NSW LitLink Fellowships 2015
Congratulations to the recipients of the NSW LitLink Residential Fellowship. Read on for news of fellowship recipients and feedback from our consultants
This year Varuna received 64 manuscripts from writers living in regional NSW and the greater Sydney area. Three Varuna Consultants provided an independent assessment on each of the submitted manuscripts with each consultant assessing the work ‘blind’ (ie without identifying information).
Consultants selected the manuscripts to award Fellowships through criteria that included high quality of writing, uniqueness of voice, potential for further development and the ability of the writer to engage in a meaningful way with future readers.
Recipients of the 2015 LitLink Fellowships
Fiona Britton for her collection of poetry Internal medicine, a reflection on the markers of identity, commenting on modern love and recounting personal responses to death.
Donna Cameron for her fictional novel Moondarrawa, a uniquely Australian, sensuous and magical, contemporary tale of love and grief
Joanne Riccioni for her short story collection Can't Take the Country Out of the Boy, which examines everyday human relationships on the cusp of change through the spotlight of chance events and encounters.
Diana Sweeney for her film script Saturn Return telling the story of Sofia Marten who half way through her twenty-ninth year discovers that she is at an astrological crossroad
Lisa Walker for her YA fiction Paris Syndrome, in which a Paris-obsessed Brisbane teenager must find a cure for Paris Syndrome, learn to deal with grief and loss, and figure out which Alex she loves – the girl or the boy – before the summer ends.
On selecting …
Varuna Consultants for the LitLink 2015 Fellowship award were Deb Westbury, Helen Barnes-Bulley and Carol Major. Thank you our our consultants for continuing to be so generous with their time, professional skills and creative insight.

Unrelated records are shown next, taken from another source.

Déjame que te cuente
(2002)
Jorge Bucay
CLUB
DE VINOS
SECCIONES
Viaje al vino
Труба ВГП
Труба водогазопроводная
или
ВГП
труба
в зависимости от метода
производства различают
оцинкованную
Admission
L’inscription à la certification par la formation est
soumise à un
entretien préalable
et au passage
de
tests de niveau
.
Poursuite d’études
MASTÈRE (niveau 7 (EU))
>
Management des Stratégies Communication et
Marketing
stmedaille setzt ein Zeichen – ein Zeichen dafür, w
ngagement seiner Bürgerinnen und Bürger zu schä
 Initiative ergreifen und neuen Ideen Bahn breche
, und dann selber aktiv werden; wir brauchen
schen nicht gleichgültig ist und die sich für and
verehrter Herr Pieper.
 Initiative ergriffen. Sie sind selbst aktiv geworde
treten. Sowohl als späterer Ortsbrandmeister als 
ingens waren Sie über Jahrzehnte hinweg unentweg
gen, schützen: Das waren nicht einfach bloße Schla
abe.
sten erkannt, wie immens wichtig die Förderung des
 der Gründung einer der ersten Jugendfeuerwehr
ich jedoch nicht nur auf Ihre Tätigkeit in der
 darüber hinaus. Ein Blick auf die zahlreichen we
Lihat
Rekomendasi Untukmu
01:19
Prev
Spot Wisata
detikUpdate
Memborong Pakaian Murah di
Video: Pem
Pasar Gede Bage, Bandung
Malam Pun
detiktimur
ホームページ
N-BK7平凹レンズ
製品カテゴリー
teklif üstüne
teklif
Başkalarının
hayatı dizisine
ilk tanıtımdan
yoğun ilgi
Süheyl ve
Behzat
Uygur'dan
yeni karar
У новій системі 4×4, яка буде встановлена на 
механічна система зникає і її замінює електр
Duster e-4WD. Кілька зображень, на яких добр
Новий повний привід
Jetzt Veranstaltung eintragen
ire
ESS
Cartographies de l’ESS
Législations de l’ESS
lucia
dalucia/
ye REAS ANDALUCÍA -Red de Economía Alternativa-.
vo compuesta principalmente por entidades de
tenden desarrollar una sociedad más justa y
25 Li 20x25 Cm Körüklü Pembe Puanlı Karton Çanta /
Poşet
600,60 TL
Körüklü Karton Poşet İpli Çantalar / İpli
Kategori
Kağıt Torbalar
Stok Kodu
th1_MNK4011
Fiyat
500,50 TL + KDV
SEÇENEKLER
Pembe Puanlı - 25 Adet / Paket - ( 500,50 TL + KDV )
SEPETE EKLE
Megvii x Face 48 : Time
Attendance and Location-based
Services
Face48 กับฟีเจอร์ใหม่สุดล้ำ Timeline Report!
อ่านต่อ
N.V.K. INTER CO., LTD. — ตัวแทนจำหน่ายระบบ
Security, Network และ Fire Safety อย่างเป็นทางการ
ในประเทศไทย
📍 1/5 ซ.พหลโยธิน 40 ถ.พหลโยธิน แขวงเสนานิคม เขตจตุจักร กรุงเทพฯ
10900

Thank you also to all of the writers who submitted their work and who make the task of selection simultaneously delightful and torturous. Following is a short statement from each of the consultants talking about the selection process and the submitted manuscripts. We hope you find this feedback useful.
Reflections from consultant Carol Major
Our five winners took in fiction, short stories, poetry, young adult fiction and a screen play. It is not often that we capture all categories. The judges make their selections separately and then we meet to discuss. This time there was little disagreement. We had all placed the winning entries at the top of our lists.

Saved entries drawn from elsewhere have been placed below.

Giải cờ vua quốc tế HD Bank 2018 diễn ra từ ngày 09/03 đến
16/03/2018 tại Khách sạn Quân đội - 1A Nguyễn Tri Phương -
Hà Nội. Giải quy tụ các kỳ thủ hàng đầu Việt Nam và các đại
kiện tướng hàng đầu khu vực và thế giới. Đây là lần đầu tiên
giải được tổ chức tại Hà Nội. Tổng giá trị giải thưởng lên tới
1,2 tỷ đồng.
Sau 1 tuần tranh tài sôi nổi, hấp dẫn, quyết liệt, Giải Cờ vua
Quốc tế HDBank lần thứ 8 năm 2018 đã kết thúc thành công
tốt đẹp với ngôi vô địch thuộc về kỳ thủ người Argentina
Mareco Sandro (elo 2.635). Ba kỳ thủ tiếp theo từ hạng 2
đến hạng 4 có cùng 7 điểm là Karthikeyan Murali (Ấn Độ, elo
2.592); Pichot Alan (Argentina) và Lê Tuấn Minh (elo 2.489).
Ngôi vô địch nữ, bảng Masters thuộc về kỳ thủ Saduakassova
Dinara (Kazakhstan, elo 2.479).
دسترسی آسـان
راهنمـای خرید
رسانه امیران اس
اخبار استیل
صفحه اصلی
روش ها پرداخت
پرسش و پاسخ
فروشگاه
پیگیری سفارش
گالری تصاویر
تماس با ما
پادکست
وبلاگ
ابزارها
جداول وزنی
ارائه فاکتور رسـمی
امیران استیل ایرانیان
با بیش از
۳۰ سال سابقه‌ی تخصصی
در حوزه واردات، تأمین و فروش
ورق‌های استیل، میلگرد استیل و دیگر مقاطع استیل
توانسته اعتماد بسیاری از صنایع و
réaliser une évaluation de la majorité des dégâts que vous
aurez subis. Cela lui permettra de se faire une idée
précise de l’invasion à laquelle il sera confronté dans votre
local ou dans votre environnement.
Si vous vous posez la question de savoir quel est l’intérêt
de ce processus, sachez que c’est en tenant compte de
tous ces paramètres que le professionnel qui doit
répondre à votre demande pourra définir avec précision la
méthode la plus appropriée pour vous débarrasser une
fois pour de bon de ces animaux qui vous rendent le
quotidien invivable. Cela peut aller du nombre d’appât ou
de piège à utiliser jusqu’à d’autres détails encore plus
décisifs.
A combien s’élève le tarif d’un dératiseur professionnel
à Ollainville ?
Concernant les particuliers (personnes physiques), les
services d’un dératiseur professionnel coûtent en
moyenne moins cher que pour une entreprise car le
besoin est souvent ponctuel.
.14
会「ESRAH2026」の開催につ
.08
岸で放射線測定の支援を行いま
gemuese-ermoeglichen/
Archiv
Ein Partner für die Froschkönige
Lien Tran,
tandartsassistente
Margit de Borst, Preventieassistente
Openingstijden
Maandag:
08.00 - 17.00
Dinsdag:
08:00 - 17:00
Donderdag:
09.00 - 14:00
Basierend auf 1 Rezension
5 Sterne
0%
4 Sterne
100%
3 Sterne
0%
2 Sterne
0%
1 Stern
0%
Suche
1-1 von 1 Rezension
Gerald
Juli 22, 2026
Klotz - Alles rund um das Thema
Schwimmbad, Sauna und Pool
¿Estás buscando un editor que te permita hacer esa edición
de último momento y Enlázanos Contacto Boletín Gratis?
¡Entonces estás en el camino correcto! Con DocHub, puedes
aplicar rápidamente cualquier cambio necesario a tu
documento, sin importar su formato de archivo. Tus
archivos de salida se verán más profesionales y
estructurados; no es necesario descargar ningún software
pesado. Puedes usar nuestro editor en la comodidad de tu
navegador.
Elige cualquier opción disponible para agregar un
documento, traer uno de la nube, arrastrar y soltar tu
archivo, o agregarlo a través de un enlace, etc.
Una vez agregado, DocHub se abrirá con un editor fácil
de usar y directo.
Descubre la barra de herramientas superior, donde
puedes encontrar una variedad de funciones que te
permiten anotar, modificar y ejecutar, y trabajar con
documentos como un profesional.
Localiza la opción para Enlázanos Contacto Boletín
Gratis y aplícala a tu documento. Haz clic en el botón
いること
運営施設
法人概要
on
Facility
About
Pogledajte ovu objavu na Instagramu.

What made them stand out so clearly?
We chatted about the elements. These included the orientation of the narrator so that the reader was thrown into scene with a vivid sensibility. We were there, on edge—feeling all of the narrator’s tension. It was impossible to look away.
In a collection of poems it was sustained metaphor that looped back on itself so that the observed became the observer and we were brought to tears with the anguish of a young man lost.

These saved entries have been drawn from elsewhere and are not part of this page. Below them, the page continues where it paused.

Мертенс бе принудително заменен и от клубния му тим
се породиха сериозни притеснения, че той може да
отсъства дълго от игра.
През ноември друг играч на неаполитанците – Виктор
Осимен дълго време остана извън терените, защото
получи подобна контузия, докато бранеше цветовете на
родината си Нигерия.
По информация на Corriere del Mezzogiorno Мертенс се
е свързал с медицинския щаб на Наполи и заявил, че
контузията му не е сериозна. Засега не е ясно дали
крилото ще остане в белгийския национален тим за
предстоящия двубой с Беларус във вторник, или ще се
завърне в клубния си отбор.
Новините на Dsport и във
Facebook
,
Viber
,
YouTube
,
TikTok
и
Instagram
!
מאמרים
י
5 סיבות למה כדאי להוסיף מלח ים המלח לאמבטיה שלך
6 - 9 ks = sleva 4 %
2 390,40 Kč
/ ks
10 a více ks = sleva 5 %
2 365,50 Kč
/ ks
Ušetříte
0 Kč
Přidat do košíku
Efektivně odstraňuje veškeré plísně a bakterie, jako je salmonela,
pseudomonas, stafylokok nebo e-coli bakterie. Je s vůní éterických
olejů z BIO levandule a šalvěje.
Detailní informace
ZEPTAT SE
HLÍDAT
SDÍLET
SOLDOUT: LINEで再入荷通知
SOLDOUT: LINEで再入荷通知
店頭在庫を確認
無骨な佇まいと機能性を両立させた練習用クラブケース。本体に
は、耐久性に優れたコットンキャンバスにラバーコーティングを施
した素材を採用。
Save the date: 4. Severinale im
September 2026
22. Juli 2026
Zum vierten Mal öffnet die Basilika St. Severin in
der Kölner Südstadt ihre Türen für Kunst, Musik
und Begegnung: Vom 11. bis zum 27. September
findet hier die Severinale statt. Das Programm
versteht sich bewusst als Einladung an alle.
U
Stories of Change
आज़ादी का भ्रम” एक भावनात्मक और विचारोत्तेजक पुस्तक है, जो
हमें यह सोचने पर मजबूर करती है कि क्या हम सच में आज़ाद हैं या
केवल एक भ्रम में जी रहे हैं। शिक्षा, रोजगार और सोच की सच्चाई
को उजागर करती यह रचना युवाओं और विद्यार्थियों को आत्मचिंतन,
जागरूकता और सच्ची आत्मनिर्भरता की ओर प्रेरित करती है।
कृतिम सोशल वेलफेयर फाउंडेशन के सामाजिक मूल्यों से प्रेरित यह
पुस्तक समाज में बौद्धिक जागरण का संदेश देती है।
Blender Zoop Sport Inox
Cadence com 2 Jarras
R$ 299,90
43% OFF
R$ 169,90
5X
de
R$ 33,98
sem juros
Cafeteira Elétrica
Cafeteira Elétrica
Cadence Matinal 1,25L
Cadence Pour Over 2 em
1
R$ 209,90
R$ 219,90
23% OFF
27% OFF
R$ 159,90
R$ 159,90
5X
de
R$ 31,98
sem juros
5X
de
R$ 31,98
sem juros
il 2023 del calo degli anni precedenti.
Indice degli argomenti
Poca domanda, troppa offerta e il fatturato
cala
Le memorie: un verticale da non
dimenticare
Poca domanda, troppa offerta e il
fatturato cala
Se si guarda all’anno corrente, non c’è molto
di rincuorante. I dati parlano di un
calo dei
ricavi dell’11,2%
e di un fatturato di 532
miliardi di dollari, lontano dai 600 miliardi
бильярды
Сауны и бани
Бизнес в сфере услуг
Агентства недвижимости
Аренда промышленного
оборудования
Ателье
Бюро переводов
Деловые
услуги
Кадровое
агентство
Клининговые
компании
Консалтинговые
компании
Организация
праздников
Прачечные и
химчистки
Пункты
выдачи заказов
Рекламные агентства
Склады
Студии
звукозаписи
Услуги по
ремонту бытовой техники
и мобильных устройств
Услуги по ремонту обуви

There was also the charismatic charm of a young girl’s voice that delighted the listener—and in other cases a complexity that added depth and meaning to the subject matter. The author was doing more than simply telling a good story well—but revealing aspects hitherto unseen.
In all cases there was a wholeness of the vision. Everything hung together to deliver a particular effect.
‘Focus’ was a word continually mentioned in our discussions. And among those offerings that had admirable elements, lack of focus and integration is what held them back. In a brilliant work everything speaks to everything else.
In this regard Jack Hodgins comments in A Passion For Narrative are well worth remembering (and apply to poetry and other forms as well.)
‘Always the goal in revising is to achieve a more powerful whole, all of whose parts are dependent on one another and necessary for the desired effect. The hope is to honour (and preserve) the imagined perfect story’s natural integrity. In the works we admire, it is impossible to imagine the actions separate from the characters, the setting and atmosphere separate from the voice and style, the structure anything but what it is, or the theme isolated from any of the elements that are interwoven to create the total form.’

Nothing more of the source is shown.